Pringsewu, jurnallaampung. Com, – Ketua Lembaga Perlindungan Konsumen Gerakan Perubahan Indonesia (LPK-GPI), Elnofa Hariyadi, secara tegas meminta Inspektorat Kabupaten Pringsewu, khususnya Irban III, segera turun tangan melakukan audit menyeluruh terhadap anggaran Dana Desa dan Badan Usaha Milik Desa (BUMDes) Pekon Podo Moro tahun 2022.
Langkah ini diambil menyusul munculnya dugaan penyimpangan keuangan dan hilangnya aset desa berupa tiga ekor sapi yang dibeli menggunakan dana publik, namun tidak jelas laporan dan penggunaannya.
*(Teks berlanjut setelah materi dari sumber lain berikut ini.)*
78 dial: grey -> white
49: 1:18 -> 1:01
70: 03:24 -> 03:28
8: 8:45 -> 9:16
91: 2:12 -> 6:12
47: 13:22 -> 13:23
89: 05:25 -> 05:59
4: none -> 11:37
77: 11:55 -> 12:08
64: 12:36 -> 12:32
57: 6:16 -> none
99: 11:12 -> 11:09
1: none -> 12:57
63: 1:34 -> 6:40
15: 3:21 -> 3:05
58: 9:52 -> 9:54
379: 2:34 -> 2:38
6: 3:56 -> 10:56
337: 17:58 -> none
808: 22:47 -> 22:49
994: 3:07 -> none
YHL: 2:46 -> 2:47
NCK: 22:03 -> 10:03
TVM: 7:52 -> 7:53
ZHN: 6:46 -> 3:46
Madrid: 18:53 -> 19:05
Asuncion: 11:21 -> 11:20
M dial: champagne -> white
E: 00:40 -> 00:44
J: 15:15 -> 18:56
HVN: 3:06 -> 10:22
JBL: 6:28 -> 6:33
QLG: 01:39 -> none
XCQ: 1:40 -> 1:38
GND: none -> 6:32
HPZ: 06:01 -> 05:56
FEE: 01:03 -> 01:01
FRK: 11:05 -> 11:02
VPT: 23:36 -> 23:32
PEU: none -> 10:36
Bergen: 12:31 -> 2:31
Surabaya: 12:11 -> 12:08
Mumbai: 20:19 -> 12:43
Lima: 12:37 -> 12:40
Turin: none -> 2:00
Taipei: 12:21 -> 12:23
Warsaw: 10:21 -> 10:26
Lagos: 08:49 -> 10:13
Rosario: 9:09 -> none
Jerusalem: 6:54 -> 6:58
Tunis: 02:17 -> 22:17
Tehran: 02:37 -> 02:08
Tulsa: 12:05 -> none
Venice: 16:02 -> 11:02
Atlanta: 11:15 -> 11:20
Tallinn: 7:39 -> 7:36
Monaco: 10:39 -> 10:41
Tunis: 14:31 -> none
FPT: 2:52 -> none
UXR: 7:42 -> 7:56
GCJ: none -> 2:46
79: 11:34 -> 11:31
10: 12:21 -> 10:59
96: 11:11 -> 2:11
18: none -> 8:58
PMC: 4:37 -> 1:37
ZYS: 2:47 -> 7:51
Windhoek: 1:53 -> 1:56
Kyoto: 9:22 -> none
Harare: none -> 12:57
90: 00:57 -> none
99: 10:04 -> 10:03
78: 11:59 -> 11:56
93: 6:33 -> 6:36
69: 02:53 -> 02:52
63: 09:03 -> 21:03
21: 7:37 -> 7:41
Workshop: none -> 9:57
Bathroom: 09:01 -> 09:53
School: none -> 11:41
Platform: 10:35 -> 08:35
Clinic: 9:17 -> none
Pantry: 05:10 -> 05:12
Dugaan penyimpangan muncul setelah warga mempertanyakan penjualan tiga ekor sapi milik BUMDes yang dibeli dari dana desa untuk program peternakan. Penjualan dilakukan pada tahun 2023 dan 2024, namun warga tidak pernah menerima laporan pertanggungjawaban resmi. Ketua BUMDes mengklaim uang hasil penjualan “masih ada” namun belum digunakan, tanpa menunjukkan bukti keuangan yang sah.
Ketua LPK-GPI, Elnofa Hariyadi, menyatakan keprihatinan mendalam dan menyebut bahwa kasus ini mencederai prinsip transparansi dan akuntabilitas pengelolaan dana publik di tingkat desa.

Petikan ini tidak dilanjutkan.